A uniform solid sphere of mass \(M\) and radius \(R\) is rolling without sliding along a level plane with a speed \(v=3.00 \mathrm{~m} / \mathrm{s}\) when it encounters a ramp that is at an angle \(\theta=23.0^{\circ}\) above the horizontal. Find the maximum distance that the sphere travels up the ramp in each case: a) The ramp is frictionless, so the sphere continues to rotate with its initial angular speed until it reaches its maximum height. b) The ramp provides enough friction to prevent the sphere from sliding, so both the linear and rotational motion stop (instantaneously).

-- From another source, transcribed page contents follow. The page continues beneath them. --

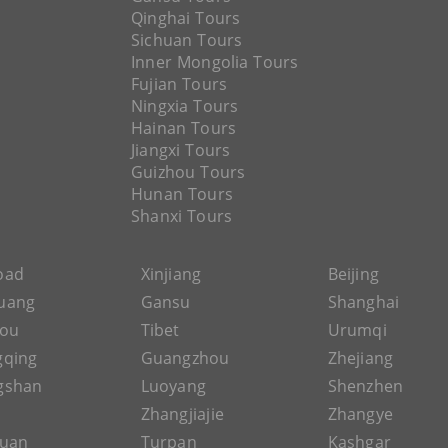
Qinghai Tours
Sichuan Tours
Inner Mongolia Tours
Fujian Tours
Ningxia Tours
Hainan Tours
Jiangxi Tours
Guizhou Tours
Hunan Tours
Shanxi Tours
Road
Xinjiang
Beijing
uang
Gansu
Shanghai
hou
Tibet
Urumqi
gqing
Guangzhou
Zhejiang
gshan
Luoyang
Shenzhen
Zhangjiajie
Zhangye
guan
Turpan
Kashgar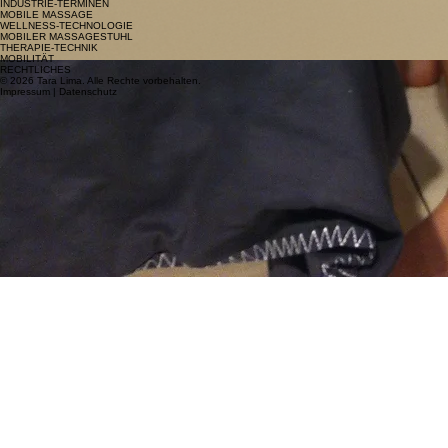
INDUSTRIE-TERMINEN
MOBILE MASSAGE
WELLNESS-TECHNOLOGIE
MOBILER MASSAGESTUHL
THERAPIE-TECHNIK
MOBILITÄT
RECHTLICHES
© 2026 Tara Lima. Alle Rechte vorbehalten.
Impressum | Datenschutz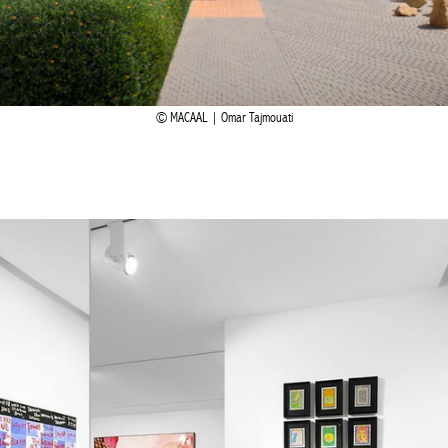
MACAAL | Omar Tajmouati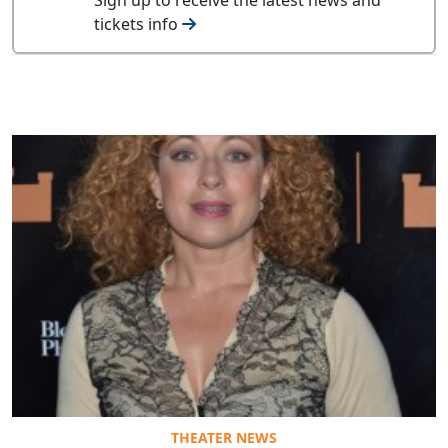
tickets info
THEATER NEWS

The turbine and associated rotating parts of a jet engine have a total moment of inertia of \(25 \mathrm{~kg} \mathrm{~m}^{2}\). The turbine is accelerated uniformly from rest to an angular speed of \(150 \mathrm{rad} / \mathrm{s}\) in a time of \(25 \mathrm{~s}\). Find a) the angular acceleration, b) the net torque required, c) the angle turned through in \(25 \mathrm{~s}\) d) the work done by the net torque, and e) the kinetic energy of the turbine at the end of the \(25 \mathrm{~s}\).

Determine the moment of inertia for three children weighing \(60.0 \mathrm{lb}, 45.0 \mathrm{lb}\) and \(80.0 \mathrm{lb}\) sitting at different points on the edge of a rotating merry-go-round, which has a radius of \(12.0 \mathrm{ft}\).

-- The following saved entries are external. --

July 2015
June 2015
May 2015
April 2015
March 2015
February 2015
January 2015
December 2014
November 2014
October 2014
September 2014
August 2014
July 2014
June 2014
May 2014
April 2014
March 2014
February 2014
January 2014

A figure skater draws her arms in during a final spin. Since angular momentum is conserved, her angular velocity will increase. Is her rotational kinetic energy conserved during this process? If not, where does the extra energy come from or go to?

A thin uniform rod (length \(=1.00 \mathrm{~m},\) mass \(=2.00 \mathrm{~kg})\) is pivoted about a horizontal frictionless pin through one of its ends. The moment of inertia of the rod through this axis is \(\frac{1}{3} m L^{2} .\) The rod is released when it is \(60.0^{\circ}\) below the horizontal. What is the angular acceleration of the rod at the instant it is released?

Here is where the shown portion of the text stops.